WORK TO COMPLETE:
For each record below, output its text exactly and skip any picture.

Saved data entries
========================================================================
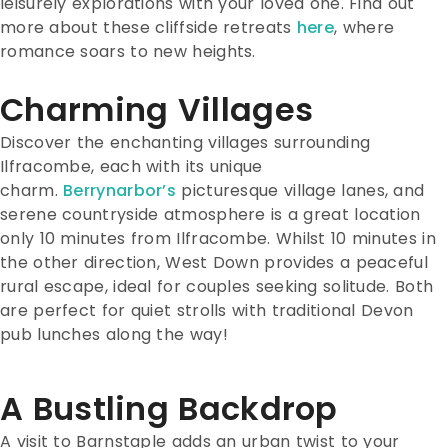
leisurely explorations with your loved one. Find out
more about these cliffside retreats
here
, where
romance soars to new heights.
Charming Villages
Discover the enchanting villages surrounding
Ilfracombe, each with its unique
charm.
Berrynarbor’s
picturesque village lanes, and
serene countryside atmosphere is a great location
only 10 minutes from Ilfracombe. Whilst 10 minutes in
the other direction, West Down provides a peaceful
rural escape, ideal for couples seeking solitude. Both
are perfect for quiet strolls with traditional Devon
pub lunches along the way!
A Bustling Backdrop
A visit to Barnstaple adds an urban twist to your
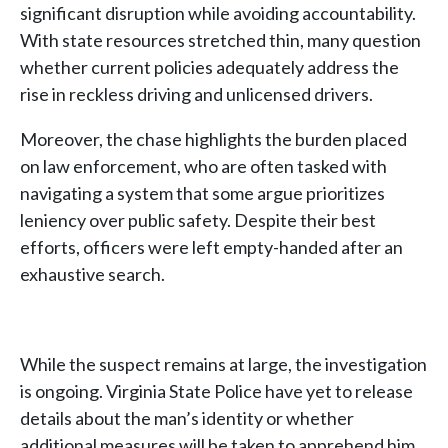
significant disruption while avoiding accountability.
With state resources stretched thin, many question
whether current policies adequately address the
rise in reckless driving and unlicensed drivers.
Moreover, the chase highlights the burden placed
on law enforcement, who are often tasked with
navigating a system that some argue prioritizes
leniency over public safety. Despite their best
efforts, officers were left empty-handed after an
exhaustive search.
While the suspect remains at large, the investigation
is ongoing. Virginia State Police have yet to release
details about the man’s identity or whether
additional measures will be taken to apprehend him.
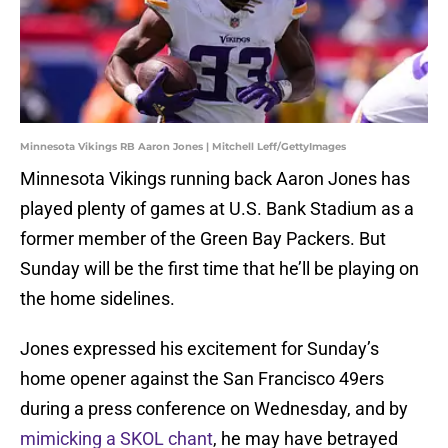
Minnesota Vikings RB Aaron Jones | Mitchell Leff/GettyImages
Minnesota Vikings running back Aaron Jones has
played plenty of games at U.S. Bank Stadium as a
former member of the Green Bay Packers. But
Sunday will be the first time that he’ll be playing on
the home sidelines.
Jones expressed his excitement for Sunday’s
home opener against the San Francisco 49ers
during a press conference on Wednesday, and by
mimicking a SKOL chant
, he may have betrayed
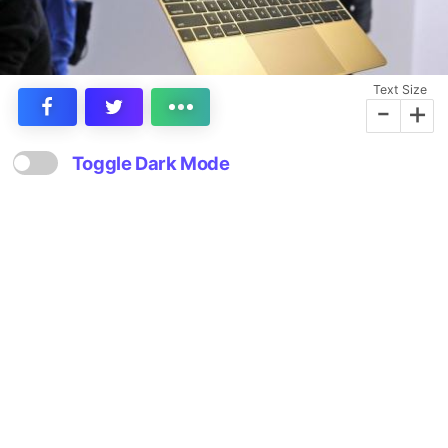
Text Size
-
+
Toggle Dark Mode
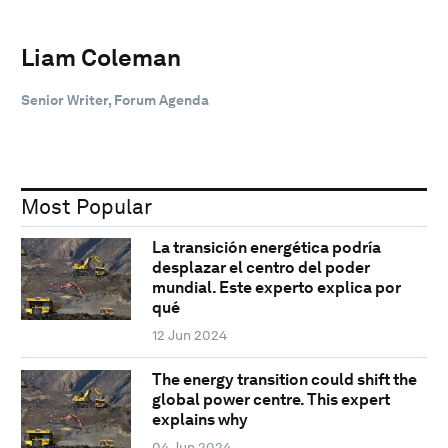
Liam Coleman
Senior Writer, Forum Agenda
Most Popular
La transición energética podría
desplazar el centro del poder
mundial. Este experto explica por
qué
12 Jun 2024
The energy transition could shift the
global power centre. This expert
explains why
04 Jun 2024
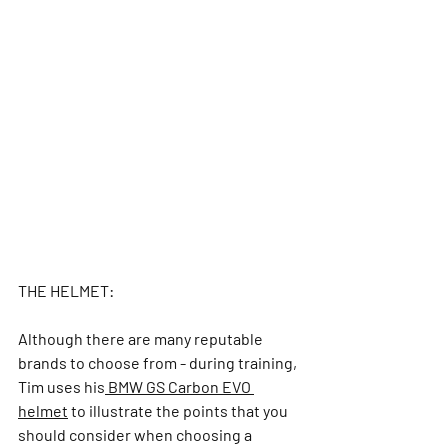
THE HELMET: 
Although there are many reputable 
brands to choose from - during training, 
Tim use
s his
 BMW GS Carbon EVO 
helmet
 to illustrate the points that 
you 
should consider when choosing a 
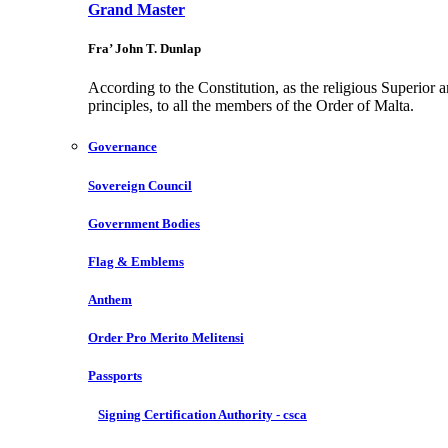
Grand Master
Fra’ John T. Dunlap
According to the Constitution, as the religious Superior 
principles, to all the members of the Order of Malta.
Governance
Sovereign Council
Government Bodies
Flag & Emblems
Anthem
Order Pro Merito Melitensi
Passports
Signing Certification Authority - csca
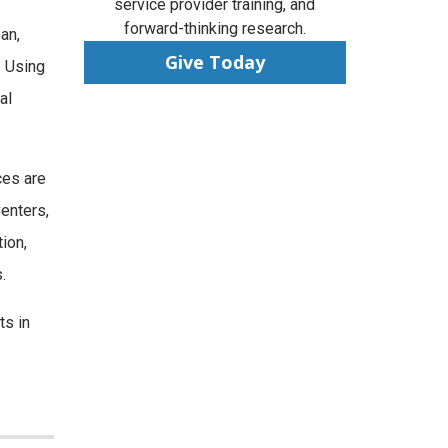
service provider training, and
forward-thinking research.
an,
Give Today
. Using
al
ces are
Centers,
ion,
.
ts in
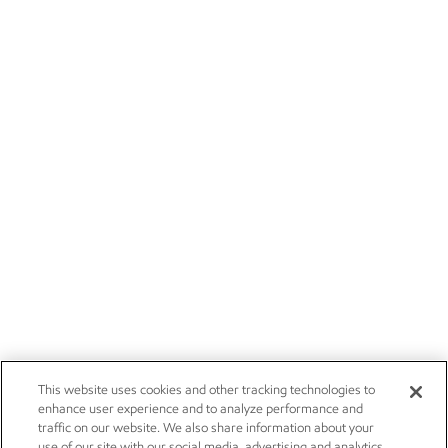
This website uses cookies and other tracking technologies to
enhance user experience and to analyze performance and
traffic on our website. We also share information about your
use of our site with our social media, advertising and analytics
========================================================================
WORKED SOLUTION:
leisurely explorations with your loved one. Find out
more about these cliffside retreats
here
, where
romance soars to new heights.
Charming Villages
Discover the enchanting villages surrounding
Ilfracombe, each with its unique
charm.
Berrynarbor’s
picturesque village lanes, and
serene countryside atmosphere is a great location
only 10 minutes from Ilfracombe. Whilst 10 minutes in
the other direction, West Down provides a peaceful
rural escape, ideal for couples seeking solitude. Both
are perfect for quiet strolls with traditional Devon
pub lunches along the way!
A Bustling Backdrop
A visit to Barnstaple adds an urban twist to your
significant disruption while avoiding accountability.
With state resources stretched thin, many question
whether current policies adequately address the
rise in reckless driving and unlicensed drivers.
Moreover, the chase highlights the burden placed
on law enforcement, who are often tasked with
navigating a system that some argue prioritizes
leniency over public safety. Despite their best
efforts, officers were left empty-handed after an
exhaustive search.
While the suspect remains at large, the investigation
is ongoing. Virginia State Police have yet to release
details about the man’s identity or whether
additional measures will be taken to apprehend him.
Minnesota Vikings RB Aaron Jones | Mitchell Leff/GettyImages
Minnesota Vikings running back Aaron Jones has
played plenty of games at U.S. Bank Stadium as a
former member of the Green Bay Packers. But
Sunday will be the first time that he’ll be playing on
the home sidelines.
Jones expressed his excitement for Sunday’s
home opener against the San Francisco 49ers
during a press conference on Wednesday, and by
mimicking a SKOL chant
, he may have betrayed
Text Size
-
+
Toggle Dark Mode
Liam Coleman
Senior Writer, Forum Agenda
Most Popular
La transición energética podría
desplazar el centro del poder
mundial. Este experto explica por
qué
12 Jun 2024
The energy transition could shift the
global power centre. This expert
explains why
04 Jun 2024
THE HELMET: 
Although there are many reputable 
brands to choose from - during training, 
Tim use
s his
 BMW GS Carbon EVO 
helmet
 to illustrate the points that 
you 
should consider when choosing a 
Grand Master
Fra’ John T. Dunlap
According to the Constitution, as the religious Superior 
principles, to all the members of the Order of Malta.
Governance
Sovereign Council
Government Bodies
Flag & Emblems
Anthem
Order Pro Merito Melitensi
Passports
Signing Certification Authority - csca
service provider training, and
forward-thinking research.
an,
Give Today
. Using
al
ces are
Centers,
ion,
.
ts in
This website uses cookies and other tracking technologies to
enhance user experience and to analyze performance and
traffic on our website. We also share information about your
use of our site with our social media, advertising and analytics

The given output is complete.